Consequently, we do not maintain a static legacy codebase. Instead, we regenerate about 75% of more than 60 million lines of code every night based on these intent definitions.
This operational reality offers a critical economic lesson. We have effectively been running a decade-long case study for the ‘zero marginal cost of code’ era. Because most of our code is machine-generated, the ‘cost’ of writing that syntax is already negligible. However, this efficiency did not make our total development costs zero. Instead, it allowed us to reallocate those resources entirely into the ‘Service’ - the complex problem-solving, domain modeling, and reliability that customers actually buy.
This massive nightly regeneration isn't just a vanity metric; it is the ultimate hedge against technical debt. Our system effectively never ages because it is reborn every 24 hours. Because the code is machine-generated from strict logic rules rather than probability, it is deterministic. If the system calculates 2+2, it will always equal 4. There is no hallucination in the business logic. All AI-native systems require a ‘deterministic spine’ - a rigid, reliable core that does exactly what it is told.
This approach also enables another massive advantage - the ability to instantly inject modern capabilities across a massive surface area. For example, when we recently wanted to add natural language – human-readable audits using LLMs – we simply updated the central code generator. Within one build cycle, the capability propagated across the entire portfolio of solutions.

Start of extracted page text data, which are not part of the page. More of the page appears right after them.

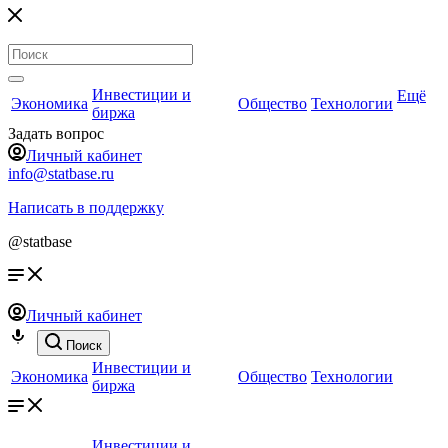
Инвестиции и
Ещё
Экономика
Общество
Технологии
биржа
Задать вопрос
Личный кабинет
info@statbase.ru
Написать в поддержку
@statbase
Личный кабинет
Поиск
Инвестиции и
Экономика
Общество
Технологии
биржа
Инвестиции и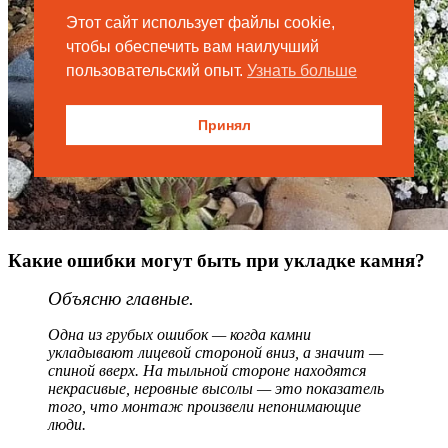
Этот сайт использует файлы cookie,
чтобы обеспечить вам наилучший
пользовательский опыт.
Узнать больше
Принял
Какие ошибки могут быть при укладке камня?
Объясню главные.
Одна из грубых ошибок — когда камни
укладывают лицевой стороной вниз, а значит —
спиной вверх. На тыльной стороне находятся
некрасивые, неровные высолы — это показатель
того, что монтаж произвели непонимающие
люди.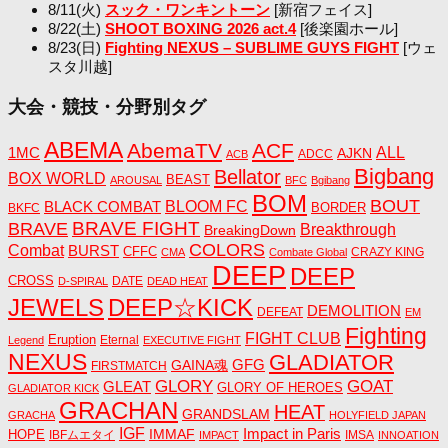
8/11(火)
スック・ワンキントーン
[新宿フェイス]
8/22(土)
SHOOT BOXING 2026 act.4
[後楽園ホール]
8/23(日)
Fighting NEXUS – SUBLIME GUYS FIGHT
[ウェ
スタ川越]
大会・競技・分野別タグ
ABEMA
AbemaTV
ACF
1MC
ALL
AJKN
ADCC
ACB
Bigbang
Bellator
BOX WORLD
BEAST
AROUSAL
BFC
Bgibang
BOM
BOUT
BLACK COMBAT
BLOOM FC
BORDER
BKFC
BRAVE FIGHT
BRAVE
Breakthrough
BreakingDown
COLORS
Combat
BURST
CFFC
CRAZY KING
CMA
Combate Global
DEEP
DEEP
CROSS
DATE
D-SPIRAL
DEAD HEAT
JEWELS
DEEP☆KICK
DEMOLITION
DEFEAT
EM
Fighting
FIGHT CLUB
Eruption
Eternal
Legend
EXECUTIVE FIGHT
NEXUS
GLADIATOR
GAINA魂
GFG
FIRSTMATCH
GLORY
GOAT
GLEAT
GLORY OF HEROES
GLADIATOR KICK
GRACHAN
HEAT
GRANDSLAM
GRACHA
HOLYFIELD JAPAN
IGF
Impact in Paris
IMMAF
HOPE
IBFムエタイ
IMSA
IMPACT
INNOATION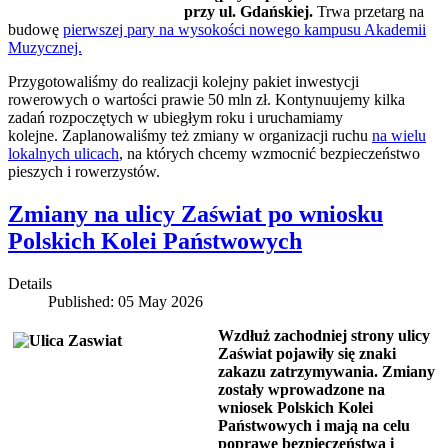
przy ul. Gdańskiej.
Trwa przetarg na
budowę
pierwszej pary na wysokości nowego kampusu Akademii
Muzycznej.
Przygotowaliśmy do realizacji kolejny pakiet inwestycji
rowerowych o wartości prawie 50 mln zł. Kontynuujemy kilka
zadań rozpoczętych w ubiegłym roku i uruchamiamy
kolejne. Zaplanowaliśmy też zmiany w organizacji ruchu
na wielu
lokalnych ulicach
, na których chcemy wzmocnić bezpieczeństwo
pieszych i rowerzystów.
Zmiany na ulicy Zaświat po wniosku
Polskich Kolei Państwowych
Details
Published: 05 May 2026
Wzdłuż zachodniej strony ulicy
Zaświat pojawiły się znaki
zakazu zatrzymywania. Zmiany
zostały wprowadzone na
wniosek Polskich Kolei
Państwowych i mają na celu
poprawę bezpieczeństwa i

This is the blueprint for the AI-native era. Instead of asking AI to write disposable, risky code on the fly, the sustainable approach is to let humans define the business intent and machine manage the code generation. If a requirement exceeds the generator's current scope, you simply upgrade the generator. You never patch the output; you upgrade the machine.

Composability: Giving AI a Reliable Toolset
Once you have a deterministic core, you need a safe way for AI to interact with it. This brings us to composability.
By decoupling the logic from the screen via an API-first architecture, the modern SaaS platform is transformed into a set of reliable tools that any AI agent can use. An AI agent doesn't need to know how to execute a complex supply chain calculation. It just needs to know which API endpoint to call to get the result.
The AI acts as the orchestrator, and the API is the reliable toolset.
Constructing the Perfect Hybrid
This structure creates the perfect blend of a probabilistic (AI) and deterministic (system) workflow, optimizing both latency and cost. We don't use expensive, hallucination-prone AI to do the ‘boring’ work of database management. We let efficient, generated code handle that. We only use the expensive AI for reasoning when it is required.
5. Conclusion: The Probabilistic Brain on a Deterministic Spine.
SaaS isn't dying; it is shedding its skin.
The argument that ‘cheap code makes software worthless’ ignores the reality that successful software companies moved past selling ‘code’ years ago.
The construction of ‘software’ is becoming a commodity, which is great. It lowers costs and speeds up innovation. But the ‘service,’ where the domain expertise, architecture, and guarantee of reliability come from, is more valuable than ever.
We didn't know a decade ago that we were building for an agentic future. We simply believed that consistency, composability, and efficiency were the only ways to build at scale. It turns out, those principles are the exact requirements for an AI-native system: a probabilistic brain combined with a deterministic spine.
While the market worries about AI writing code, the winners will be the ones using AI to strengthen the service they sell, ready to plug into whatever interface the future holds.